— WHAT NEEDS TO BE DONE —
Below are the records; copy exactly the stretch from the line containing "ART SM1 MOUNT" through the line containing "Precision Phono Preamp (169, 1320)", both ends included, and nothing else.

— EXTRACTED ENTRIES —
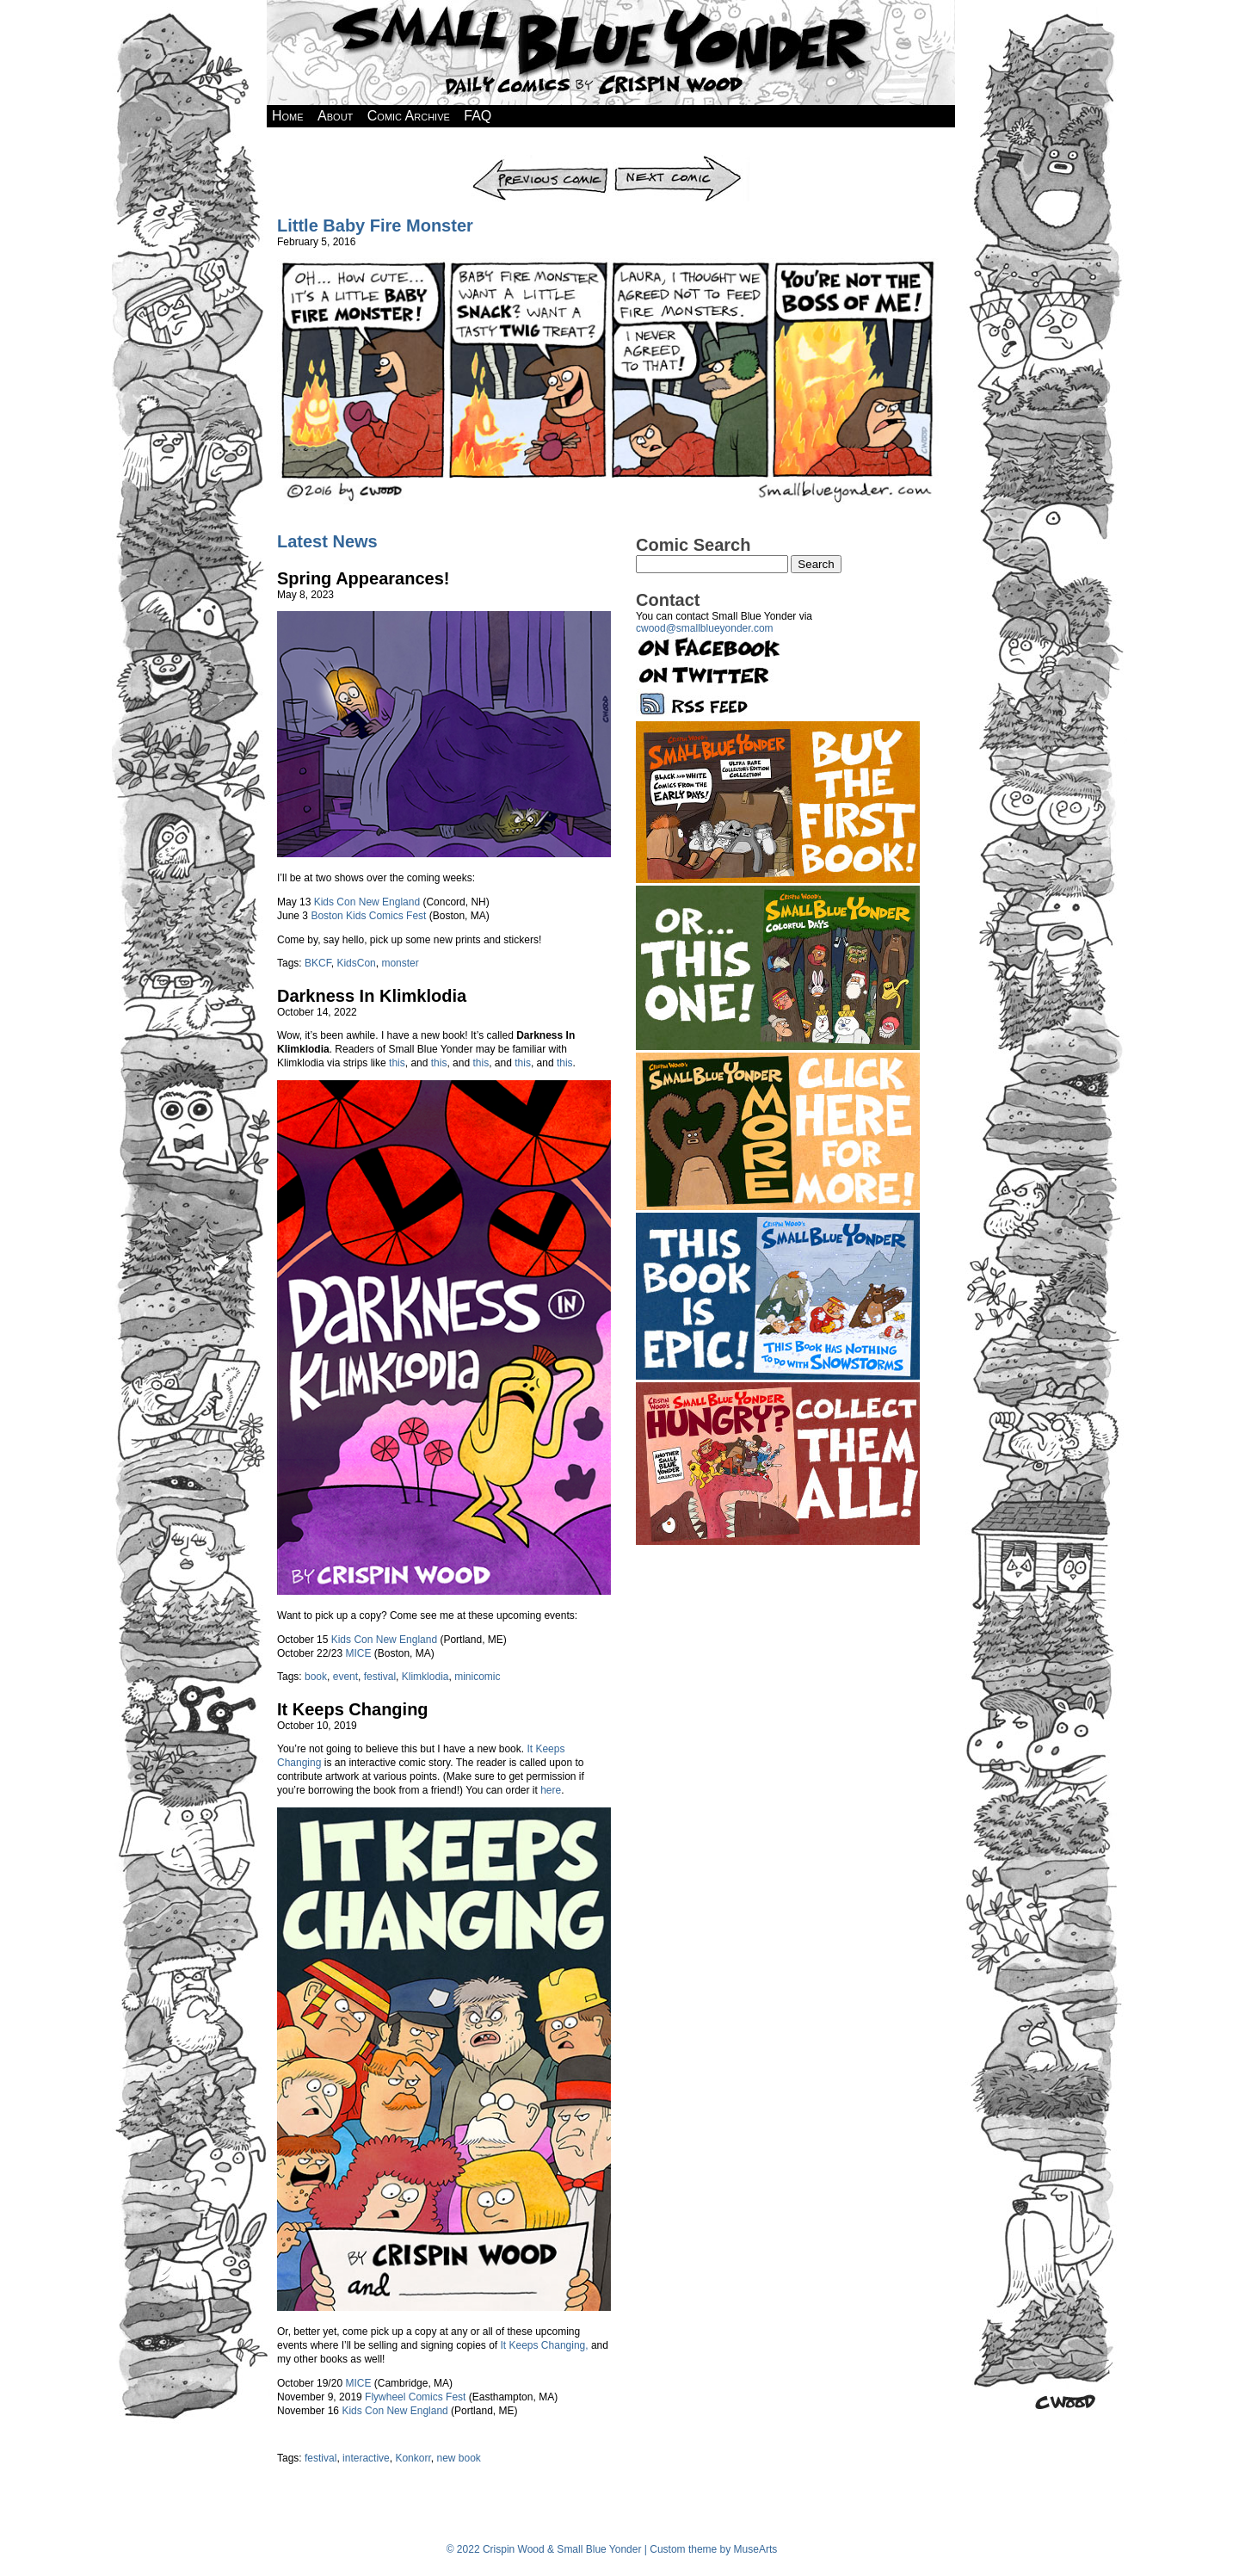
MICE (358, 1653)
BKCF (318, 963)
--
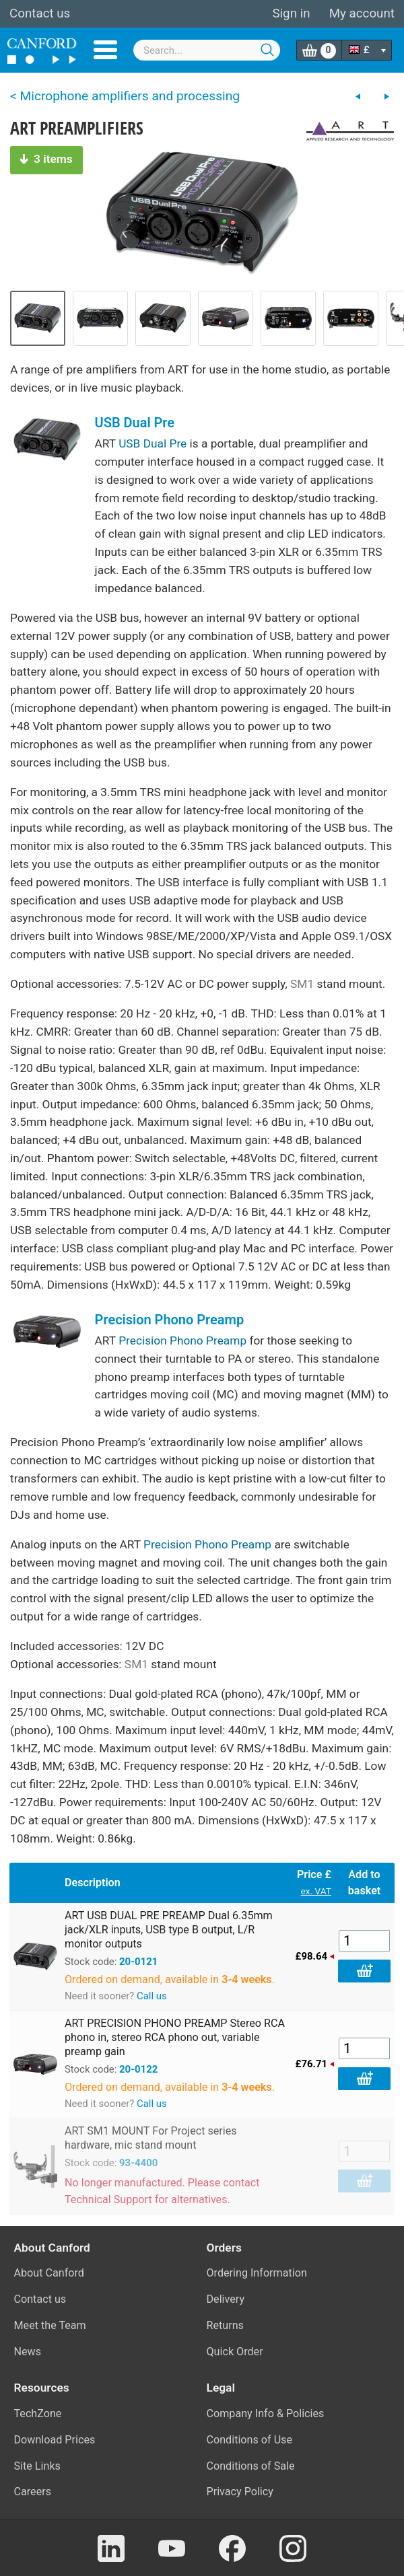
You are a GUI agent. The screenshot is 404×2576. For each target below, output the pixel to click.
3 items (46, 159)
--
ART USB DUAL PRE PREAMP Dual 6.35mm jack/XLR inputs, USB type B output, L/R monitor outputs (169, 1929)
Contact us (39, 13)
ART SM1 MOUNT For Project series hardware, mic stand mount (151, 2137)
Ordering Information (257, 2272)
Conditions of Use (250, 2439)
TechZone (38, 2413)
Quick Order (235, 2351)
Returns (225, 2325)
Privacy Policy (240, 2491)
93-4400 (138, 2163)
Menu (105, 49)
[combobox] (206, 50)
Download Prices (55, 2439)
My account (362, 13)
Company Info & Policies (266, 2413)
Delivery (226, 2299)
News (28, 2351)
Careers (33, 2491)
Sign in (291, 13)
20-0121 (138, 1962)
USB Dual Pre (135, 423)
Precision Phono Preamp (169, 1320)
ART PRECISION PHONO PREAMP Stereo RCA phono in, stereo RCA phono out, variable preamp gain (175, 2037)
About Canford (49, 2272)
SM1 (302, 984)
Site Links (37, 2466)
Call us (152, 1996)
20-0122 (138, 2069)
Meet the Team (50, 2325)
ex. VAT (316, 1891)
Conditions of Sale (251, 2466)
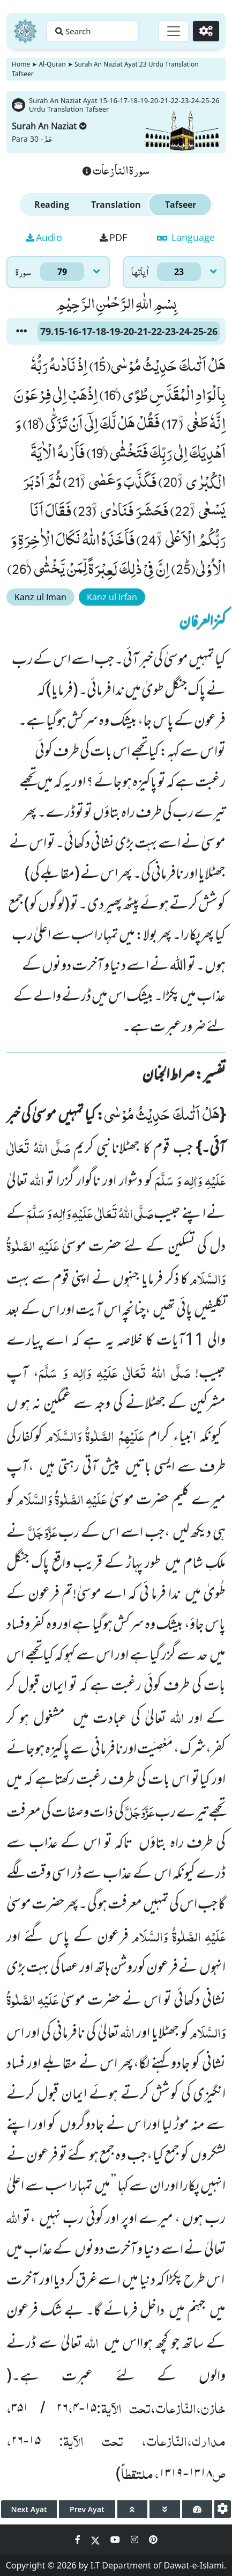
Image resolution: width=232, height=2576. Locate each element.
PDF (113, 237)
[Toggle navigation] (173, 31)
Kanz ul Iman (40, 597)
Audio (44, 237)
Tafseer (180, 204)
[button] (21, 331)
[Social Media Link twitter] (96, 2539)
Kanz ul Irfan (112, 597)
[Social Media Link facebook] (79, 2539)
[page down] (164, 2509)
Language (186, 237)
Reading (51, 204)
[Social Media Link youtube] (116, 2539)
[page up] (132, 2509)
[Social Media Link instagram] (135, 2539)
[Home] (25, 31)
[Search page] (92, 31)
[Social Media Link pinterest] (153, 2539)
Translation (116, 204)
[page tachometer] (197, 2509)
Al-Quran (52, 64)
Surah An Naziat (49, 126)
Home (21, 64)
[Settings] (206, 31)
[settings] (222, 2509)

— WRITTEN SOLUTION —
ART SM1 MOUNT For Project series hardware, mic stand mount (151, 2137)
Ordering Information (257, 2272)
Conditions of Use (250, 2439)
TechZone (38, 2413)
Quick Order (235, 2351)
Returns (225, 2325)
Privacy Policy (240, 2491)
93-4400 (138, 2163)
Menu (105, 49)
[combobox] (206, 50)
Download Prices (55, 2439)
My account (362, 13)
Company Info & Policies (266, 2413)
Delivery (226, 2299)
News (28, 2351)
Careers (33, 2491)
Sign in (291, 13)
20-0121 (138, 1962)
USB Dual Pre (135, 423)
Precision Phono Preamp (169, 1320)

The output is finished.